Missbrauch, Sex-Video, Drogen? Schwere Vorwürfe erschüttern Ungarns „Hoffnungsträger“ Magyar
Er galt als neuer Star der Opposition und als größte Herausforderung für Viktor Orbán: Péter Magyar, einst Insider im Machtapparat, jetzt selbsternannter Saubermann. Mit seiner Partei konnte er die Wahl am Sonntag gewinnen – doch nun werfen dunkle Vorwürfe einen Schatten auf den möglichen neuen Regierungschef.
Während viele ihn in Europa als „Retter“ feiern, kursieren in Ungarn seit Monaten brisante Anschuldigungen: Es geht um Gewalt, Drogen und sogar ein angebliches Sex-Video. Themen, die international bislang kaum Beachtung finden.
Ex-Frau erhebt schwere Vorwürfe
Die gravierendsten Anschuldigungen kommen von seiner Ex-Frau, Judit Varga. Die ehemalige Justizministerin wirft Magyar vor, sie während der Ehe psychisch und körperlich misshandelt zu haben.
Laut Berichten soll er sie bedroht, eingeschüchtert und unter Druck gesetzt haben – besonders während der Trennung. In einem Polizeidokument ist davon die Rede, dass er versucht habe, sie am Verlassen der Wohnung zu hindern und ihr gedroht habe, „niemand werde ihr glauben“.
Magyar weist alle Vorwürfe zurück und spricht von einer gezielten politischen Kampagne gegen ihn. Fakt ist jedoch: Die Ehe zerbrach unter massiven gegenseitigen Anschuldigungen.
Sex-Video und Drogen-Gerüchte
Für zusätzlichen Zündstoff sorgen Berichte über eine frühere Beziehung.
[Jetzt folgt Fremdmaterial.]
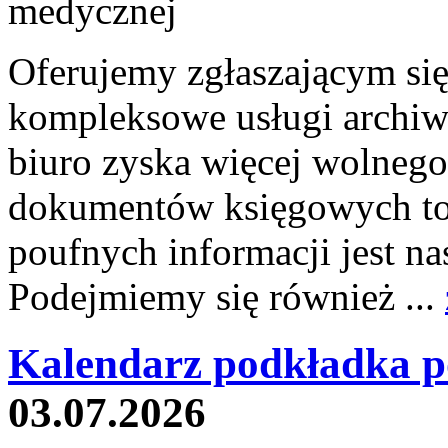
Oferujemy zgłaszającym si
kompleksowe usługi archiw
biuro zyska więcej wolnego
dokumentów księgowych to 
poufnych informacji jest
Podejmiemy się również ...
Kalendarz podkładka p
03.07.2026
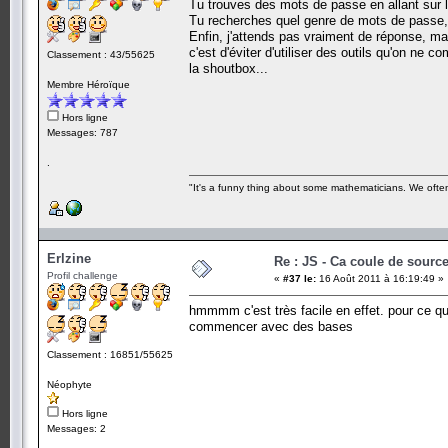
Tu trouves des mots de passe en allant sur l
Tu recherches quel genre de mots de passe,
Enfin, j'attends pas vraiment de réponse, m
c'est d'éviter d'utiliser des outils qu'on ne c
Classement : 43/55625
la shoutbox...
Membre Héroïque
Hors ligne
Messages: 787
.
"It's a funny thing about some mathematicians. We often 
Erlzine
Re : JS - Ca coule de sourc
Profil challenge
«
#37 le:
16 Août 2011 à 16:19:49 »
hmmmm c'est très facile en effet. pour ce qui
commencer avec des bases
Classement : 16851/55625
Néophyte
Hors ligne
Messages: 2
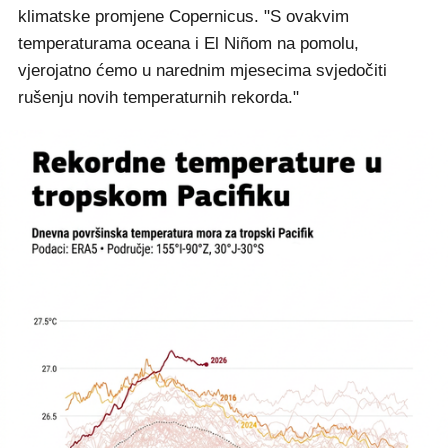
klimatske promjene Copernicus. "S ovakvim
temperaturama oceana i El Niñom na pomolu,
vjerojatno ćemo u narednim mjesecima svjedočiti
rušenju novih temperaturnih rekorda."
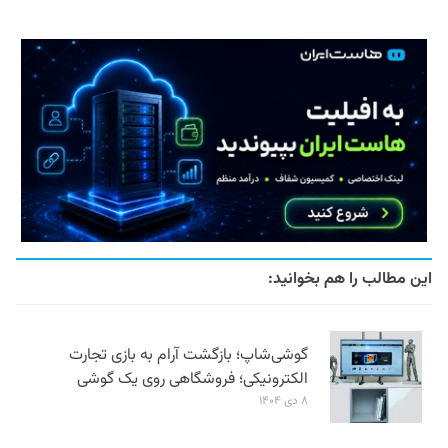
این مطالب را هم بخوانید:
گوشی‌شاپ؛ بازگشت آرام به بازی تجارت
الکترونیکی؛ فروشگاهی روی یک گوشی
۸ دی ۱۴۰۴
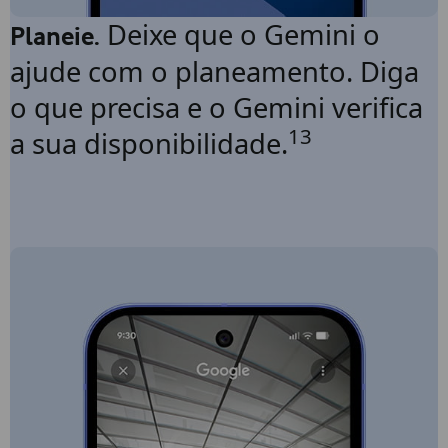
Deixe que o Gemini o
Planeie.
ajude com o planeamento. Diga
o que precisa e o Gemini verifica
13
a sua disponibilidade.
Consulta o meu calendário
para ver as tardes
disponíveis e adiciona 30
minutos por dia esta
semana para uma pausa
para café a meio do dia.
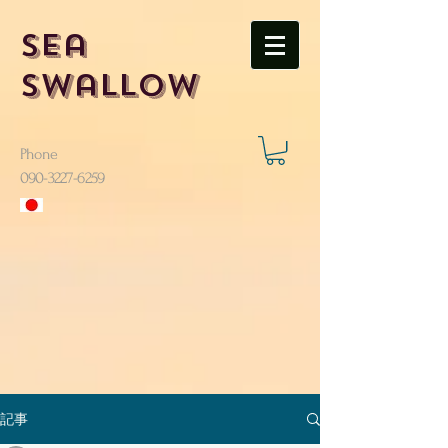
Sea
Swallow
Phone
​090-3227-6259
記事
Im Raum steht ein angeblich existierendes, aber nie veröffentlichtes Sex-Video aus einer Wohnung in Budapest.
Zeugen wollen zudem Kokain gesehen haben, das sich während einer privaten Feier im Schlafzimmer befunden haben soll. Magyar räumt ein, an dem Abend Sex gehabt zu haben – bestreitet jedoch strikt jeglichen Drogenkonsum.
Stattdessen spricht er von einer Falle und sogar von einer Geheimdienst-Aktion gegen ihn. Medien berichten dennoch über laufende Ermittlungen wegen möglichen Drogenbesitzes.
Vom Insider zum Moralapostel?
Politisch ist Magyar eine schillernde Figur: Jahrelang Teil des Systems, das er heute bekämpft. Nun tritt er als Kämpfer gegen Korruption, Machtmissbrauch und Missstände auf – und veröffentlicht sogar sensible Berichte über Missbrauchsfälle.
Doch genau hier liegt der Widerspruch: Während er sich als moralische Instanz inszeniert, stehen schwere persönliche Vorwürfe im Raum.
Die entscheidende Frage bleibt: Ist Ungarns neuer Hoffnungsträger wirklich ein Reformer – oder steckt mehr hinter der Fassade?